根据上述技术方案,所述步骤S34中消火栓水泵运行电功率值P的计算公式如下:According to the above technical solution, the calculation formula of the electric power value P of the fire hydrant pump operation in the step S34 is as follows:
P=KN+LK P=KN+L K
其中,P为消火栓水泵运行电功率值,K为电功率转换系数,N为消火栓水泵同时运行工作的数量,L为进行灭火时消火栓水泵水压值。Among them, P is the operating electric power value of the fire hydrant water pump, K is the electric power conversion coefficient, N is the number of the fire hydrant water pump running at the same time, and L is the water pressure value of the fire hydrant water pump when the fire is extinguished.
根据上述技术方案,所述步骤S4进一步包括以下步骤:According to the above technical solution, the step S4 further includes the following steps:
步骤S41:数据反馈模块通过网络信号将发生火灾地区的位置信息及消火栓水泵运行电功率值的数据信息发送至火灾地区的发电厂;Step S41: The data feedback module sends the location information of the fire area and the data information of the operating electric power value of the fire hydrant water pump to the power plant in the fire area through the network signal;
步骤S42:发电厂计算机控制平台接收到信息数据后,电力调度模块根据接收结果数据调整加大对火灾地区的电量供应;Step S42: after the computer control platform of the power plant receives the information data, the power dispatching module adjusts and increases the power supply to the fire area according to the received result data;
步骤S43:火灾被扑灭后消火栓水泵停止工作运行,电功率值为零,数据反馈模块将该数据发送至发电厂计算机控制平台后,电力调度模块恢复对该地区的正常电量供应。Step S43: After the fire is extinguished, the fire hydrant water pump stops working and the electric power value is zero. After the data feedback module sends the data to the power plant computer control platform, the electric power dispatching module restores the normal power supply to the area.

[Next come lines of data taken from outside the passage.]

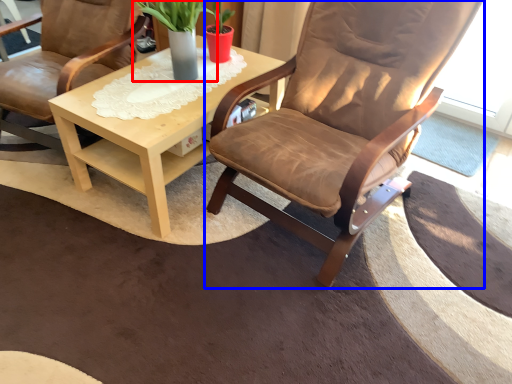 Question: Which object appears closest to the camera in this image, houseplant (highlighted by a red box) or chair (highlighted by a blue box)?

Choices:
 (A) houseplant
 (B) chair

Answer: (B) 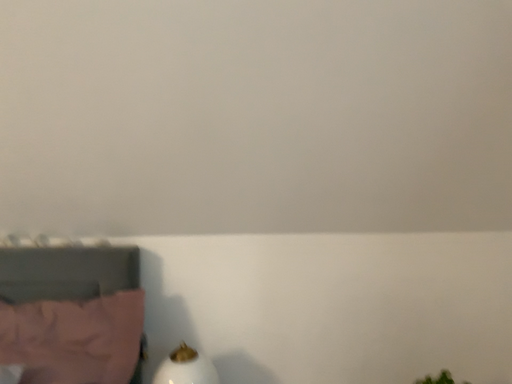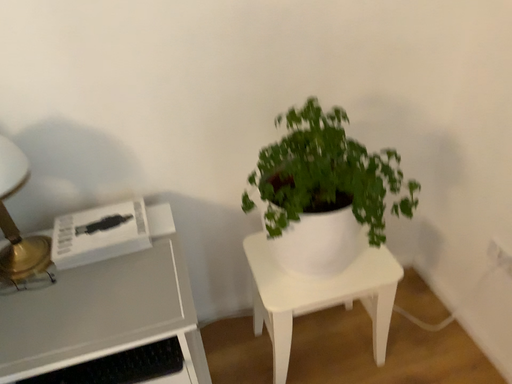 Question: Which way did the camera rotate in the video?

Choices:
 (A) rotated downward
 (B) rotated upward

Answer: (A) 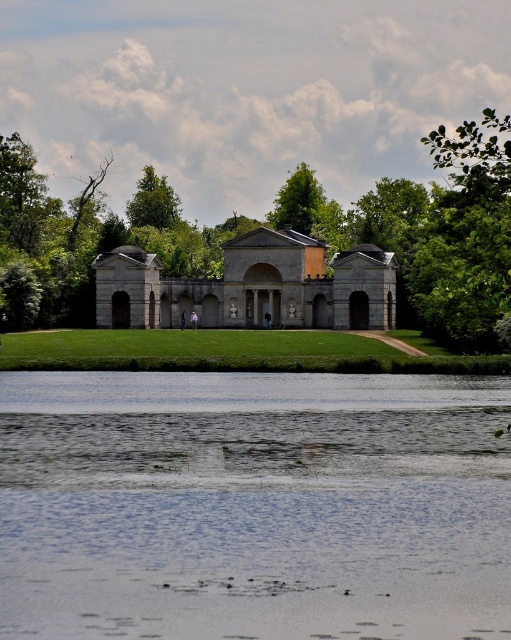 Can you confirm if light gray stone palace at center is positioned to the left of green leafy tree at upper center?

No, light gray stone palace at center is not to the left of green leafy tree at upper center.

Who is positioned more to the right, light gray stone palace at center or green leafy tree at upper center?

light gray stone palace at center is more to the right.

The height and width of the screenshot is (640, 511). What are the coordinates of `light gray stone palace at center` in the screenshot? It's located at pos(251,285).

Between clear water at lower center and green leafy tree at upper center, which one is positioned lower?

Positioned lower is clear water at lower center.

Is clear water at lower center above green leafy tree at upper center?

Actually, clear water at lower center is below green leafy tree at upper center.

Image resolution: width=511 pixels, height=640 pixels. Identify the location of clear water at lower center. (252, 504).

Can you confirm if clear water at lower center is positioned below green leafy tree at upper right?

Indeed, clear water at lower center is positioned under green leafy tree at upper right.

Is clear water at lower center bigger than green leafy tree at upper right?

Actually, clear water at lower center might be smaller than green leafy tree at upper right.

Does point (434, 602) lie behind point (455, 186)?

That is False.

Image resolution: width=511 pixels, height=640 pixels. What are the coordinates of `clear water at lower center` in the screenshot? It's located at (252, 504). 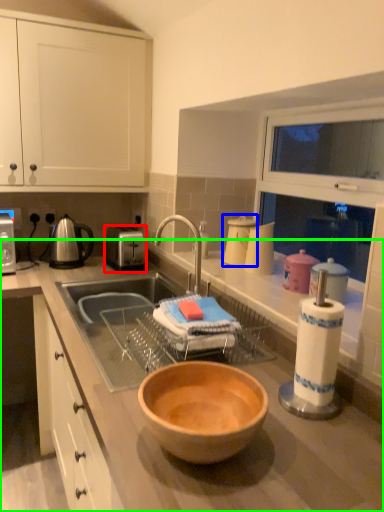 Question: Based on their relative distances, which object is farther from toaster (highlighted by a red box)? Choose from appliance (highlighted by a blue box) and countertop (highlighted by a green box).

Choices:
 (A) appliance
 (B) countertop

Answer: (A) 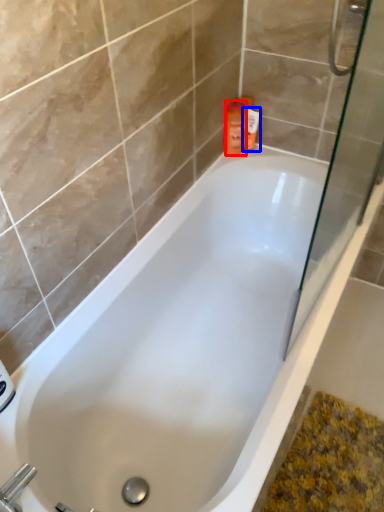 Question: Among these objects, which one is farthest to the camera, cleaning product (highlighted by a red box) or toiletry (highlighted by a blue box)?

Choices:
 (A) cleaning product
 (B) toiletry

Answer: (B) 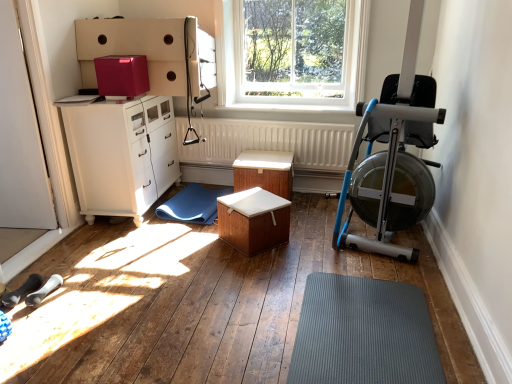 The height and width of the screenshot is (384, 512). I want to click on free space above clear glass window at upper center (from a real-world perspective), so click(281, 0). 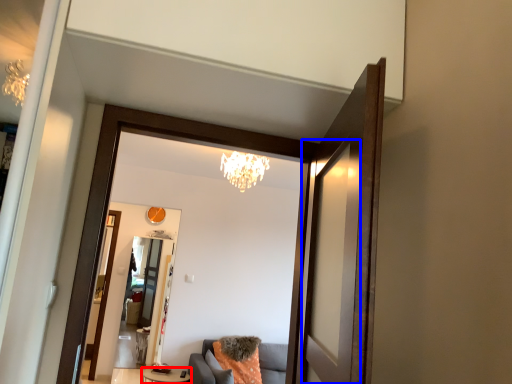 Question: Which object is further to the camera taking this photo, table (highlighted by a red box) or screen door (highlighted by a blue box)?

Choices:
 (A) table
 (B) screen door

Answer: (A) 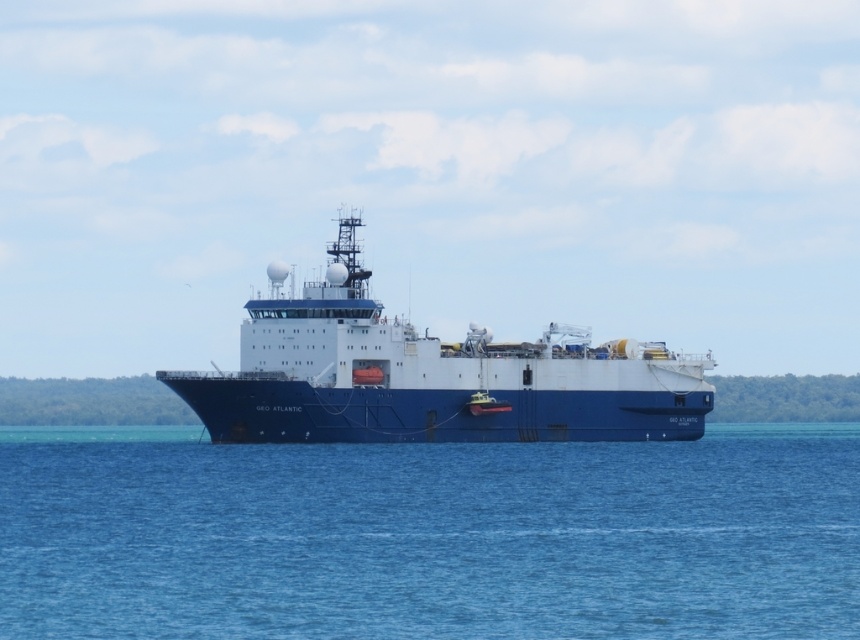 From the picture: You are standing on the deck of the GEO ATLANTIC ship and see two points marked on the deck. The first point is at coordinates point(759, 513) and the second point is at point(564, 419). If you are facing the front of the ship, which point is closer to the bow?

Point(759, 513) is in front of point(564, 419), so it is closer to the bow of the GEO ATLANTIC ship. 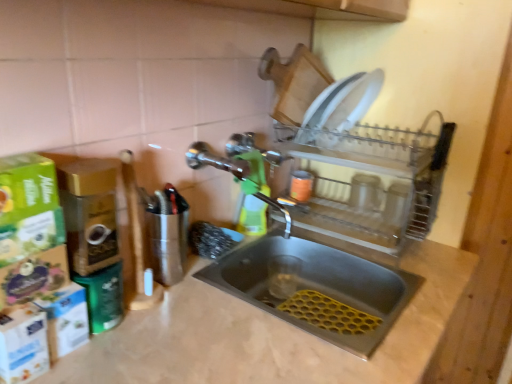 Image resolution: width=512 pixels, height=384 pixels. Identify the location of free spot in front of clear plastic dish rack at upper right. (379, 326).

与现有技术相比,本发明所达到的有益效果是:本发明,通过设置有数据监测模块、分析调控模块与控制管理模块,可消火栓水泵工作运行状态,智能调节过负荷保护装置预设值,以消火栓水泵正常工作运行,进一步有利于扑灭火灾保护生命财产安全;同时可根据消火栓水泵运行工作数据调整加大对火灾地区的电量供应,可保持发电场电量供应与负荷电量需求的平衡,避免电量的额外消耗、提高电量利用率。Compared with the prior art, the beneficial effects achieved by the present invention are as follows: the present invention, by being provided with a data monitoring module, an analysis and control module and a control management module, can adjust the working state of the fire hydrant water pump and intelligently adjust the preset value of the overload protection device. , the normal operation of the fire hydrant pump is further conducive to extinguishing the fire and protecting the safety of life and property; at the same time, the power supply to the fire area can be adjusted and increased according to the operating data of the fire hydrant pump, which can maintain the balance between the power supply of the power plant and the demand for load power, avoiding Additional consumption of electricity, improve electricity utilization.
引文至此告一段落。